Northern Lights Chapter/Trout Unlimited Canada treasurer Peter Little, who does releases for the group and also writes for the Alberta Conservation Association (ACA), explained that the provincial Fish and Wildlife division stocks many of Alberta’s lakes, but most of the fish ponds in Edmonton and the area immediately north receive their new stock of trout each year from the ACA. And while the ACA’s stocking trucks are slated to roll prior to the May long weekend out to Morinville, Lacombe, Gibbons, Lamont, Radway, Legal and Fort Saskatchewan, Rainbow Park has been delayed until the fall.
Little says the problem faced at Rainbow, as well as many other ponds, is related to an increase in nutrients in the water — primarily nitrogen and phosphorous — which decrease the level of dissolved oxygen in the pond. During an April 11 interview, he said he “very much doubts” there’s any live fish currently in Rainbow as “there was a big die-off right after mid-summer 2022” and “doubts any survived the winter.”
“All aquatic animals need dissolved oxygen to survive and its decrease, where water quality is an issue, is leading to the death of fish. To add to the problem, summer temperatures are becoming higher and warm water doesn’t maintain dissolved oxygen as well as cold. Algae blooms and summer fish-kills are also becoming more frequent,” he writes.
Little says there’s not much the ACA can do about the higher temperatures, but they researched the science on water quality, did some testing of their own and came up with a solution that Alberta Environment and Parks approved as meeting the requirements of the Environmental Protection and Enhancement Act.
“It involves treating the pond with a very specific amount of alum that will maintain more favourable water quality for fish and invertebrate survival by significantly reducing phosphorus concentrations,” he explained. “Improved water quality will help keep dissolved oxygen levels higher through summer, fall and into the winter. If this works as expected, then it will be good news not only for Rainbow Park Pond, its fish and anglers, but for many other ponds experiencing the same problem.”

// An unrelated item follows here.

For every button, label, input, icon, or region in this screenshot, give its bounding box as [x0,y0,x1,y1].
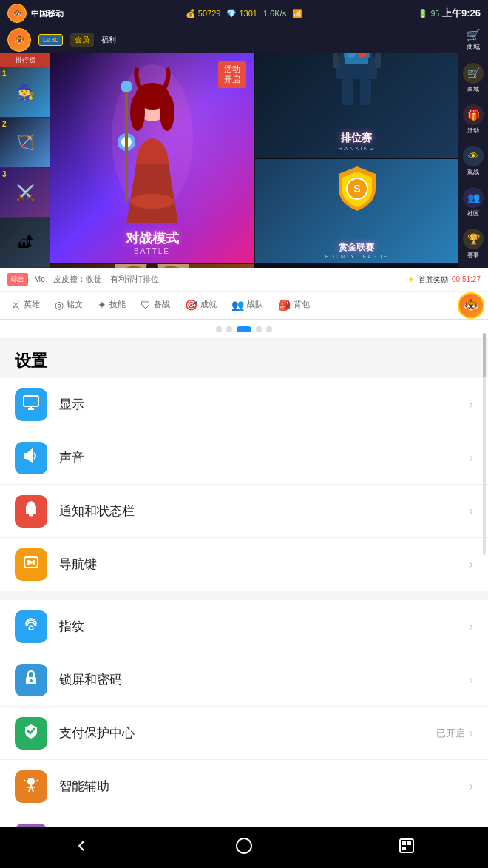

Little said after the work is done this summer, a stocking truck will head to the site, but there probably “won’t be as many (fish) as normal, at least for this year.” He also added that if there’s a “pond in your area not on the fish stocking list that you think might make a good recreational fishery, please let the ACA and your local council know.”
“One of the big stocking trucks can carry 20,000 fish but they go to more than one pond at a time. There’s all sort of protocol that they have to go through because they have to disinfect the tires as they travel from pond to pond,” he added.
Rainbow Park, located four miles east of Westlock on Highway 18, then a half mile south of Highway 18 on the west side of Range Road 255, includes the pond, plus a sheltered picnic building, numerous fire pits, picnic tables and plenty of open space for outdoor activities and games.
In an April 12 e-mail, county community services coordinator Adrienne Finnegan noted the municipality “recently acquired Rainbow Park Pond and the surrounding lands of approximately 20 acres from the Province of Alberta” and are “currently working on plans to improve the park.”